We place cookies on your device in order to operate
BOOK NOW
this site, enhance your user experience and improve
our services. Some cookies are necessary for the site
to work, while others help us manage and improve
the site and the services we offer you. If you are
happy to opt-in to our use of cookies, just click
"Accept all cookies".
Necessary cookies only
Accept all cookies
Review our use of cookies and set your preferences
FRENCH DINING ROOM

────────────────────────────────────────

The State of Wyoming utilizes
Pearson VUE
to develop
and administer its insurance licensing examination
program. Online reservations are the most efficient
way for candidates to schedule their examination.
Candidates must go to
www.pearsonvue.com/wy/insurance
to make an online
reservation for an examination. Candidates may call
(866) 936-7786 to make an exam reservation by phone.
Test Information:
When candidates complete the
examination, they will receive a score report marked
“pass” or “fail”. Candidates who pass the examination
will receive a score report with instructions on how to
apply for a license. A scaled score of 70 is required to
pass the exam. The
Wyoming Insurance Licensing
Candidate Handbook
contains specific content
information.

────────────────────────────────────────

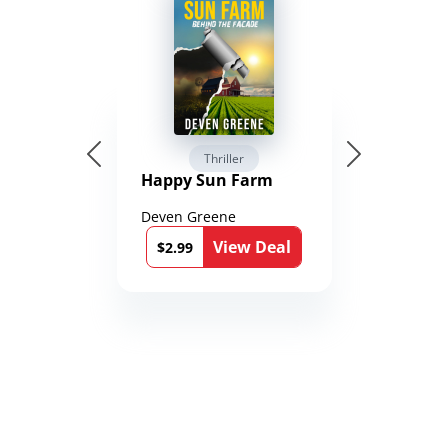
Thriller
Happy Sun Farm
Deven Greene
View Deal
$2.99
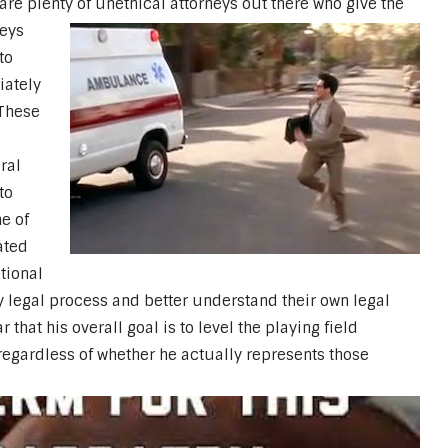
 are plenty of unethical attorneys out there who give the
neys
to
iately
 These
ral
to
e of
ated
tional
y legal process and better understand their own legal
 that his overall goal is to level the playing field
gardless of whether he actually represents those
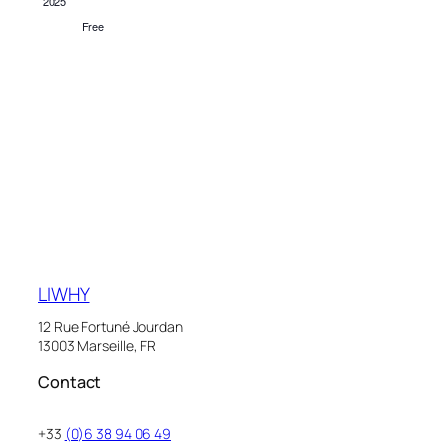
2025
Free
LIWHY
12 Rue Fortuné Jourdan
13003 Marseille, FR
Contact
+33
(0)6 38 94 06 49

────────────────────────────────────────

Please, from the entries above, set down exactly the lines from the one containing "The State of Wyoming utilizes" through the one containing "pass the examination", and only those.

The State of Wyoming utilizes
Pearson VUE
to develop
and administer its insurance licensing examination
program. Online reservations are the most efficient
way for candidates to schedule their examination.
Candidates must go to
www.pearsonvue.com/wy/insurance
to make an online
reservation for an examination. Candidates may call
(866) 936-7786 to make an exam reservation by phone.
Test Information:
When candidates complete the
examination, they will receive a score report marked
“pass” or “fail”. Candidates who pass the examination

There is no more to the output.